Dataset entries:
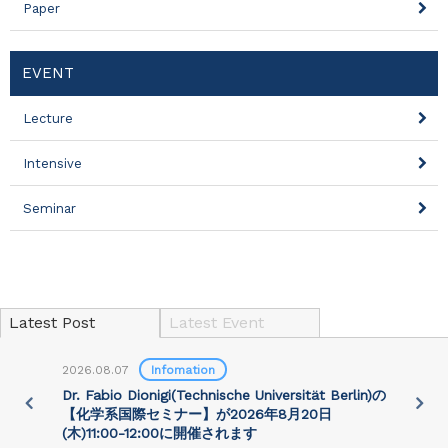
Paper
EVENT
Lecture
Intensive
Seminar
Latest Post
Latest Event
2026.08.07
Infomation
2
)
Dr. Fabio Dionigi(Technische Universität Berlin)の
P
さ
【化学系国際セミナー】が2026年8⽉20⽇
(⽊)11:00-12:00に開催されます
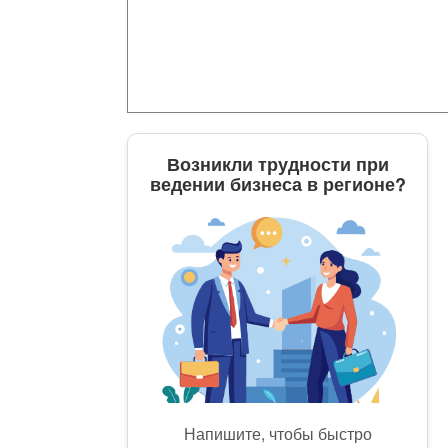
Возникли трудности при
ведении бизнеса в регионе?
Напишите, чтобы быстро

* Work instructions *
Nothing but the lines from the one holding "Latest Event" through the final line of the records above belongs in the answer, each retyped exactly; omit the pictures.

* Reply to the exercise *
Latest Event
2026.08.07
Infomation
2
)
Dr. Fabio Dionigi(Technische Universität Berlin)の
P
さ
【化学系国際セミナー】が2026年8⽉20⽇
(⽊)11:00-12:00に開催されます
Возникли трудности при
ведении бизнеса в регионе?
Напишите, чтобы быстро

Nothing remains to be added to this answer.